On May 25 the Los Angeles gallery Kayne Griffin Corcoran is set to unveil a large new space in Wilshire. Renovated by Los Angeles-based architecture firm Standard, it features key elements designed by James Turrell such as the permanent Skyspace, the courtyard, and the lighting scheme throughout the space. The exhibition will also showcase works related to Turrell’s decades-long Roden Crater project sited in a 400,000-year-old extinct cinder cone volcano in the San Francisco Volcanic Field near the Grand Canyon. Yasmine Mohseni spoke with Maggie Kayne and Bill Griffin about their new space, their ongoing collaboration with Turrell, and creating a new kunsthalle in L.A.

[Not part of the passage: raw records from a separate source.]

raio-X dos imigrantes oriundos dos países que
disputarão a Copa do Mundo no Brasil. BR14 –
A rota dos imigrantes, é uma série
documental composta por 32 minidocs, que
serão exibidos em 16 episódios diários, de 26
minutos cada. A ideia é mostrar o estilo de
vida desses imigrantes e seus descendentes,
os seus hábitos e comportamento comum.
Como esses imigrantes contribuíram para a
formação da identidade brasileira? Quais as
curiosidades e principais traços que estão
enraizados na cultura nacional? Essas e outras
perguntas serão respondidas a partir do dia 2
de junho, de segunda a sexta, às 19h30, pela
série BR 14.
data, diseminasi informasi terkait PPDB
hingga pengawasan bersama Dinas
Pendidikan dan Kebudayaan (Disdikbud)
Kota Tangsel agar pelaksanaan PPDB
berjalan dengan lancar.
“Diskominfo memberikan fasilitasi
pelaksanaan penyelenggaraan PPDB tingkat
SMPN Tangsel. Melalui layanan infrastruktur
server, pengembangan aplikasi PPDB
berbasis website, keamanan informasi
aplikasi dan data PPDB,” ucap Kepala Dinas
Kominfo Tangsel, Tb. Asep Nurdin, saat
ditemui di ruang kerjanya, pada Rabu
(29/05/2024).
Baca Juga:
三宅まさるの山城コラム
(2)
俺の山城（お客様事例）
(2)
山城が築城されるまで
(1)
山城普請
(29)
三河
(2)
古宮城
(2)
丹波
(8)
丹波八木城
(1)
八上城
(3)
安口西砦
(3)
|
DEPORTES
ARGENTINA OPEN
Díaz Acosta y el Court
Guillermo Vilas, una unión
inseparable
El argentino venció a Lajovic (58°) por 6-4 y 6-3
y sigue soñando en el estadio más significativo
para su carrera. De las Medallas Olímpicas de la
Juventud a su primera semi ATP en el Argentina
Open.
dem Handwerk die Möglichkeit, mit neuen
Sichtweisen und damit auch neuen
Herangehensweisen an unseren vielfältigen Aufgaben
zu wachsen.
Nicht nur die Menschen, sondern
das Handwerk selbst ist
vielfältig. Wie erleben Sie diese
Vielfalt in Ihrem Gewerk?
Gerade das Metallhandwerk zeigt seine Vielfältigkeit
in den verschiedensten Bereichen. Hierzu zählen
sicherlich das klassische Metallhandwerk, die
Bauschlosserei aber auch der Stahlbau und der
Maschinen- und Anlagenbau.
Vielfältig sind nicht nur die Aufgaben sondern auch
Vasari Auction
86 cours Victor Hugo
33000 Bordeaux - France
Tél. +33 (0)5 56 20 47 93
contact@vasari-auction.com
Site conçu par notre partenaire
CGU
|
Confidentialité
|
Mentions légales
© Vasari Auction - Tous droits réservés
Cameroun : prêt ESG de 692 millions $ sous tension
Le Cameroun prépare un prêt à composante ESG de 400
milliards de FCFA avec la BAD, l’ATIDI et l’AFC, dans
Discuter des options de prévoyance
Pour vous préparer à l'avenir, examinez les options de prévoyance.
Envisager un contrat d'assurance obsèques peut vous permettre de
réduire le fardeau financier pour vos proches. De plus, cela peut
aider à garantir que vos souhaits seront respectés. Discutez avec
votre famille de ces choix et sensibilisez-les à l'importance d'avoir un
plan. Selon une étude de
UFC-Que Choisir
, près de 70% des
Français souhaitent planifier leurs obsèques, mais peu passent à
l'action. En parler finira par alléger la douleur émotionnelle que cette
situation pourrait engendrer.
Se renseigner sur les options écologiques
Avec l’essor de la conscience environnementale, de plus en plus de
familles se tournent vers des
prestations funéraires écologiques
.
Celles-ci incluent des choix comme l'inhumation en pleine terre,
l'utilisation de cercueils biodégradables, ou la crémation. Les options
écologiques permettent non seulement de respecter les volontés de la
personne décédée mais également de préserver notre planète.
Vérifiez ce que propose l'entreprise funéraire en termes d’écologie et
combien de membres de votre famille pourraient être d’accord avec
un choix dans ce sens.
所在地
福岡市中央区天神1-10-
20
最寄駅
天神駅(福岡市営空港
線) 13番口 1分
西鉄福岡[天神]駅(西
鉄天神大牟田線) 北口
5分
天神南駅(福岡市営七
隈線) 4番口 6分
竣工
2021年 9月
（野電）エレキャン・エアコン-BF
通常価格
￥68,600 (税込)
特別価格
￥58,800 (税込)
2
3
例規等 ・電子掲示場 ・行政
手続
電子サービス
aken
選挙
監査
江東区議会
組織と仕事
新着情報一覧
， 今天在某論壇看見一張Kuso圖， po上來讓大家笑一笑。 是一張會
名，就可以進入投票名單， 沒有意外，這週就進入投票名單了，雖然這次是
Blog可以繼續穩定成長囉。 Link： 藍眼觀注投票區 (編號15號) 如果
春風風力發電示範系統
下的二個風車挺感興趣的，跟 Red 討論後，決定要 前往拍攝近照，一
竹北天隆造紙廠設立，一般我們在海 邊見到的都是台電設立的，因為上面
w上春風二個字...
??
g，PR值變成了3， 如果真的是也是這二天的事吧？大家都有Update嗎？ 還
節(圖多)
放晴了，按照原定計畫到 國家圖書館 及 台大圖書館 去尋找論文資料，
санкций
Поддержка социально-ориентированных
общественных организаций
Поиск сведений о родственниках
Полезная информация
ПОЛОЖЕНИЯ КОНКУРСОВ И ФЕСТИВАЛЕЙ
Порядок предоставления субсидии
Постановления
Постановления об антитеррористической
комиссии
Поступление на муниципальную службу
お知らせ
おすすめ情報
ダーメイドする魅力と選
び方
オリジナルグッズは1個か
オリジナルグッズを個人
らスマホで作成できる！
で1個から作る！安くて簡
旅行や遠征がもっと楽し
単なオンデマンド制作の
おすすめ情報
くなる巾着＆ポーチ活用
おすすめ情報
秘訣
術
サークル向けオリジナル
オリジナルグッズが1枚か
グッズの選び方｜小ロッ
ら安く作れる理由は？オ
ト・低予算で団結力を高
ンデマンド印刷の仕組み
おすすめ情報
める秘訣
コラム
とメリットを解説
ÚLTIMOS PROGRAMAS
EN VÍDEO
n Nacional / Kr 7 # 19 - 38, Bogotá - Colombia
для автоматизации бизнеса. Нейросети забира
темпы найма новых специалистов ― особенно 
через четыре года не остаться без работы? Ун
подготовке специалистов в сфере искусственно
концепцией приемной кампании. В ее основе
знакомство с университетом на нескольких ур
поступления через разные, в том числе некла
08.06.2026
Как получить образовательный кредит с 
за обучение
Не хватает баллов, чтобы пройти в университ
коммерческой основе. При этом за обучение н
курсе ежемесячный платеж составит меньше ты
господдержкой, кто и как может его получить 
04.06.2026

What is your relation to Turrell?
MK: Bill and I met through Turrell, who was coming to town to do a site visit. He’s one of my heroes, so I went over to the site. Bill and Jim Corcoran (now my partners) brought him over. I couldn’t have cared less about talking to them at this point; I wanted to talk to James! But we ended up talking and really hit it off.
Why move to the Wilshire area?
BG: It’s between LACMA and Culver City. Maggie was the driving force for looking there, and we all thought that’s the place for us to be. It was also about finding the right building with the right character: The 1940s architecture and the large courtyard captured the spirit of the West. It’s not like a Chelsea gallery where you have no sense of the space and light outside.
What will you be showing?
MK: We all come together in our interest in history more than the market. Bill is interested in doing institutional-level shows in this large space. My priority is always to create an experience and to focus on what I think is historical and not worry about how to sell a show. I have a tendency to shy away from what’s exploding in the market and embrace things that I think are truly lasting.
BG: It’s our DNA. There’s a reason the word gallery isn’t attached to Kayne Griffin Corcoran.